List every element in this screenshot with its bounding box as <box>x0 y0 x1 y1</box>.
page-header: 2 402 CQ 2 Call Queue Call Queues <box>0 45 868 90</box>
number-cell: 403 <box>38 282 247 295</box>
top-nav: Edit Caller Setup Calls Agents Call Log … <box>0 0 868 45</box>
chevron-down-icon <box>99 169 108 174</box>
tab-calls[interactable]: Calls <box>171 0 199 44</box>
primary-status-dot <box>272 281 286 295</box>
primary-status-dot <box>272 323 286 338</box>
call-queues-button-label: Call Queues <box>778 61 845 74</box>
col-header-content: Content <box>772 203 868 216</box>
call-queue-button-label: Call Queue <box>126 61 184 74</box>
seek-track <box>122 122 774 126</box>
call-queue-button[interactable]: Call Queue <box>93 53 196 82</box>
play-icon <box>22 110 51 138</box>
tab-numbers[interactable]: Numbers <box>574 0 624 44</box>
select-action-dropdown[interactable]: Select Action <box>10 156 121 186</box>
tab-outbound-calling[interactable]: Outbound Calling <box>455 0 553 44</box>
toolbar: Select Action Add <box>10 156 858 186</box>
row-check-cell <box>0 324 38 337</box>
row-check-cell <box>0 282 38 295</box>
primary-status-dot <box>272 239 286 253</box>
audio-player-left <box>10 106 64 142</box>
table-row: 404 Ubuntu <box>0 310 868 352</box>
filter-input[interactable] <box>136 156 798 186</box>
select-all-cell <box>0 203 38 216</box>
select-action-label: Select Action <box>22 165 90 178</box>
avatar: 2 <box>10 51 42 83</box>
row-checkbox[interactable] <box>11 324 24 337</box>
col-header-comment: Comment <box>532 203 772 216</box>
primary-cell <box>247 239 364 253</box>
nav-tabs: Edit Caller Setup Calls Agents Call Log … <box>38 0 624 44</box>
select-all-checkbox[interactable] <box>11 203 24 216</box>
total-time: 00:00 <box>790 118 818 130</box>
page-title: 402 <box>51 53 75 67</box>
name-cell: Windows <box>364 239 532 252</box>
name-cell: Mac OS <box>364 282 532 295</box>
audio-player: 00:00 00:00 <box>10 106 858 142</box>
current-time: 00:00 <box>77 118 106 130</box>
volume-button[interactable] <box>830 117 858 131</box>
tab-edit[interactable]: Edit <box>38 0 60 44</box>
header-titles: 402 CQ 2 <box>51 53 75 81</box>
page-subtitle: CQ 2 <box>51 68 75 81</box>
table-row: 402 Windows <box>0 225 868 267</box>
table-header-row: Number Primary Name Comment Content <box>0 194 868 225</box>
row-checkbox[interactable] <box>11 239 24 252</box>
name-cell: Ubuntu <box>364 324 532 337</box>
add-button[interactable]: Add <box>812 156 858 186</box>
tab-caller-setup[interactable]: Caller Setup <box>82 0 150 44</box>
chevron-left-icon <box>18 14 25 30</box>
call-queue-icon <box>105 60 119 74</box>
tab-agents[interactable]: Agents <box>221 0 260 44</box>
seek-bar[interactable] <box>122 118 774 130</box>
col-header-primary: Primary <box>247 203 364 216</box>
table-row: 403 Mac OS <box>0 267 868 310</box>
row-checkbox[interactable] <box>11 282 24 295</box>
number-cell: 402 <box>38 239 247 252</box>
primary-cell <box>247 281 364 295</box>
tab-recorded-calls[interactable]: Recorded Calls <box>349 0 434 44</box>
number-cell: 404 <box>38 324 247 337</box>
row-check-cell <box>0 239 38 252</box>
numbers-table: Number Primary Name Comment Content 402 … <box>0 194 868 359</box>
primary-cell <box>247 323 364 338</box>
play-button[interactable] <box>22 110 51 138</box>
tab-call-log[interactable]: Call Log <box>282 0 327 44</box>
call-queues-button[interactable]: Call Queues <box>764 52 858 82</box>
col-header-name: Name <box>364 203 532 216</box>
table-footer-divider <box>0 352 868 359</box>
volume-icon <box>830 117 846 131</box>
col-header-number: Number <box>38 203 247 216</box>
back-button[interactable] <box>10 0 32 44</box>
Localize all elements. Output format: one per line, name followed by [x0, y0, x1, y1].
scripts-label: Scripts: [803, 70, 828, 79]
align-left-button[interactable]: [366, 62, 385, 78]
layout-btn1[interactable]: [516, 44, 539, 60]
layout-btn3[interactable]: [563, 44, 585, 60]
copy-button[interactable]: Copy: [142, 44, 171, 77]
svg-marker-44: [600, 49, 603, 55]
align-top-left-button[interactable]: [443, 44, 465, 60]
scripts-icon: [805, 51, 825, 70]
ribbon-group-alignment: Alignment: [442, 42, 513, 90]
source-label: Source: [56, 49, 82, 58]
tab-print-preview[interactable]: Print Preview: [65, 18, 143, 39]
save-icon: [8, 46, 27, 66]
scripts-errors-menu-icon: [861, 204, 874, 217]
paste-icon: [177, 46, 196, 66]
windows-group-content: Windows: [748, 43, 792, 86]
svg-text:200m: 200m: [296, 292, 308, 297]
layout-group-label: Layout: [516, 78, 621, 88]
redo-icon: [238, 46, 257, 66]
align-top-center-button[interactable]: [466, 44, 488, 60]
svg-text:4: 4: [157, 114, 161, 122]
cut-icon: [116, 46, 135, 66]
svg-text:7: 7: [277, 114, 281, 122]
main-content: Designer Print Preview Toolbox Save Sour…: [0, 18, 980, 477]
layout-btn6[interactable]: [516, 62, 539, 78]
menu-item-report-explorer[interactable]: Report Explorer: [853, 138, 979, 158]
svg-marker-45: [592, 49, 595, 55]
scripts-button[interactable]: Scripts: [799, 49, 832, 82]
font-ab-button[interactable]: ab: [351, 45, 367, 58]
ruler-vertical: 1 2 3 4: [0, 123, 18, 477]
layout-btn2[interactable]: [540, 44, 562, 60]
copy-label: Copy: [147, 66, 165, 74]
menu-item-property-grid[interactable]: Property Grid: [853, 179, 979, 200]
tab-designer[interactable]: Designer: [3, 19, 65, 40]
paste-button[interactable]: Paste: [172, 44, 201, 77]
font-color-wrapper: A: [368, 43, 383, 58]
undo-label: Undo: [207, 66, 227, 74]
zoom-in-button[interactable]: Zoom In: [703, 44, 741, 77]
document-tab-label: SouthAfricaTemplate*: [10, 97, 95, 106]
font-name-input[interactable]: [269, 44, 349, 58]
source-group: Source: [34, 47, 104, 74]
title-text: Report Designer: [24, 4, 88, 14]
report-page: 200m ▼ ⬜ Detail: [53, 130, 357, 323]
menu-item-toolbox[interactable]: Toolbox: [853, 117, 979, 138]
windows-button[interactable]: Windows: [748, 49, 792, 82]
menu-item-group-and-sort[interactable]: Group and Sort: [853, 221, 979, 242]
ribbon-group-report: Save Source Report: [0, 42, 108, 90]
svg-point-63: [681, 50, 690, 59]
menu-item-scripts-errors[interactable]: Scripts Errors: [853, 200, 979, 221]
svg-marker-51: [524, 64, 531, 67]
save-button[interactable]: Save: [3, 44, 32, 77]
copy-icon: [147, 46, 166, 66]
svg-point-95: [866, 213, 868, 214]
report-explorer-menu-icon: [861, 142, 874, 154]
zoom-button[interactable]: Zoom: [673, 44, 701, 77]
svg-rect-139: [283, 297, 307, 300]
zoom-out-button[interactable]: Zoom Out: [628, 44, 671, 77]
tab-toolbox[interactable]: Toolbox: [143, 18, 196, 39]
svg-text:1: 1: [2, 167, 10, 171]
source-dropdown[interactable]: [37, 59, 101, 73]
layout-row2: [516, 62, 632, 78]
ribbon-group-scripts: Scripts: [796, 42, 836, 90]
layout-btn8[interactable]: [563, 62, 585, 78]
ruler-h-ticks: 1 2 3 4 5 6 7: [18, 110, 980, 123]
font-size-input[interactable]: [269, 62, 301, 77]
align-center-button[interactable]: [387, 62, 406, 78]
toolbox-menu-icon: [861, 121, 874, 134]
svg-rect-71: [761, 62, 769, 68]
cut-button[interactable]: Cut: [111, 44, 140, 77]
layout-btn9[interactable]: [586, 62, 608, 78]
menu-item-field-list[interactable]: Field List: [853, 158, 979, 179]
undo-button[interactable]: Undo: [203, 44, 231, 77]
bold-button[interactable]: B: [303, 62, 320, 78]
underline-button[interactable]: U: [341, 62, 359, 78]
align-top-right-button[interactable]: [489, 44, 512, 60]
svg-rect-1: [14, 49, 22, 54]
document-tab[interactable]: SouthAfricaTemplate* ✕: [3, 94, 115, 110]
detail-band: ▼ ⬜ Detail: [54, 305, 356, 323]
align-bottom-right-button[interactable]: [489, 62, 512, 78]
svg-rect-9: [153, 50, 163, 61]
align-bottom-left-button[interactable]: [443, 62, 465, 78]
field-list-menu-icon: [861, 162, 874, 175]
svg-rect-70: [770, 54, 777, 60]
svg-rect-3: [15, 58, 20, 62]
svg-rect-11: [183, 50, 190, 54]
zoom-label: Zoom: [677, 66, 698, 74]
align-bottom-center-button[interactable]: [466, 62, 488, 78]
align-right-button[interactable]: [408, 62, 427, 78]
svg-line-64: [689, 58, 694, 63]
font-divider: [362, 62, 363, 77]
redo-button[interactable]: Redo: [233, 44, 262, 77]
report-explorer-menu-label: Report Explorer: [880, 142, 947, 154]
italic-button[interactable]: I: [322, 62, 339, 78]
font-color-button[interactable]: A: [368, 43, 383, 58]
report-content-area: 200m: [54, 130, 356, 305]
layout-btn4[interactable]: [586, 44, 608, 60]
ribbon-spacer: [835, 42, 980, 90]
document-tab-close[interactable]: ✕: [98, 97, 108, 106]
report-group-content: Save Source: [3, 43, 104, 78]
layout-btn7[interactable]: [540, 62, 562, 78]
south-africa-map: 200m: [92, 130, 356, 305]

-*-

- _WHAT THE TASK REQUIRES_:
Your answer must be every line from the entries that contains the string "Undo", copied as it stands.

- _RESPONSE TO THE EXERCISE_:
undo-label: Undo: [207, 66, 227, 74]
undo-button[interactable]: Undo: [203, 44, 231, 77]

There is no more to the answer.